Birch for Car "Borrower"
16-year-old Double Probationer Sentenced
Dennis Albert Bouchere (16) appeared on remand from the Lower Court on a charge of car borrowing and the theft of a duffle coat while on probation.
Advocate W. Stone appeared for Bouchere and said that he pleaded guilty.
The Attorney-General said that Bouchere was 16 years and ten months of age. He had appeared three times recently before the Lower Court on charges of what was euphemistically known as car "borrowing". Three months ago he was charged before the Police Court with car "borrowing" and driving without a licence and was placed on probation and then on 4th January -- three weeks later -- he was charged, in complicity, under Article 9 of the Réglement on the Police des Chemins.
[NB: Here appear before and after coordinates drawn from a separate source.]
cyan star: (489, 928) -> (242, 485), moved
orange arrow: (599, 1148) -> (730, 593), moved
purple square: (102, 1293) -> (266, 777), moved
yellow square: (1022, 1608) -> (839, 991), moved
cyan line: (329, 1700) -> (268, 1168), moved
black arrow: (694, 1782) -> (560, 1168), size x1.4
He had not driven on this occasion but was a party to the "borrowing". He was again bound over on probation. Then on 14th February he "borrowed" a car again and stole a duffle coat and he now appeared on this charge.
Unsatisfactory home conditions
Bouchere was one of a family of nine children, the eldest of whom was 27 and the youngest 11 years. The father was a jobbing gardener and his wife also earned. The total income of the household was substantial, but the home conditions were very unsatisfactory.
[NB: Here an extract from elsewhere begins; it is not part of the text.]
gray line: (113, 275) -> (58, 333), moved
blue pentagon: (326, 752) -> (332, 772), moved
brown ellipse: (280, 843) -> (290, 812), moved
After the first offence, Bouchere could have gone into the Army, but the father objected and raised difficulties. Then occurred the two other offences, and the speaker understood that the Probation Officer felt he had a good chance of finding Bouchere employment outside the Island. This job was not in the Army and there was resentment from the Service that it should be thought of as the sink for these cases.
Had twice flouted Court
The Probation Officer hoped to find this suitable employment, but there still remained the fact that Bouchere had twice flouted the Probation Officer and twice flouted the ruling of the Judge of the Lower Court. Bouchere was too young for an approved school and Borstal was of no use. There were two courses, and the one that he was going to suggest was that Bouchere should be birched. It was not usual to make such an order, and when the speaker had asked for a birching in a previous case he had received a letter from an anonymous source in England accusing him of barbarity.
"I am happy to say that in that case the lesson had its effect, for the lad concerned turned out very well and there was no more trouble. Bouchere is not unintelligent, and I feel that, with discipline and good training, he may well turn out all right."
The Attorney-General therefore asked that Bouchere be sentenced to 12 strokes of the birch. What the Probation Officer had in mind was a job in the Merchant Navy. One hoped that the effect of the birching would cause him to be of good behaviour.
Had been in gang
Advocate Stone said that the Attorney-General had dealt very fairly with the question. Young Bouchere had been in a gang from which it was very difficult to get him away and he asked the Court to bear that in mind. If, in the first instance, he had been taught a sharp lesson it might have done what was needed, but he had been treated leniently and he could not get away from the gang. He wondered if birching was really necessary at this stage. If the case was treated with all the wisdom of the Court, some good might come of Bouchere. He was considering Bouchere's welfare.
The Bailiff: The principal factor is that Bouchere has been twice bound over and has twice broken that obligation. He will therefore be sentenced to 12 strokes of the birch.
Sunday Pictorial, London, 13 March 1955
Dennis, 16, is birched regardless
SIXTEEN-YEAR-OLD Dennis Albert Bouchere, who pleaded guilty to stealing a car and a coat while on probation, was sentenced to twelve strokes of the birch at Jersey yesterday.
The Attorney-General, Mr. C.S. Harrison, asked for the sentence.
He said that when he once before asked for a sentence of birching for a youth, he received an anonymous letter from England accusing him of "barbarity."
Good Citizen
"Despite this condemnation, I am pleased to say that in that case the person who was birched eventually turned out to be a good citizen," he said.
Bouchere was taken to jail and birched.
RELATED VIDEO CLIP (4½ minutes)
53 years later, in March 2008, the local ITV station for the Channel Islands tracked down Dennis Bouchere for an interview.
The now old man states that, at the time, the humiliation was worse than the actual strokes of the birch. This, we are told, was because he had never been seen naked before, even by his brothers, which seems rather bizarre (did he never have to change for sports at school?).
Anyway, he does not give much information about the actual birching (despite "remembering it in vivid detail", according to the reporter), though he does claim that it drew blood. The clip is perhaps more interesting for the remarkable discovery by the TV reporter that the contraption used is still extant in a store room, nearly four decades after JCP was abolished on the island.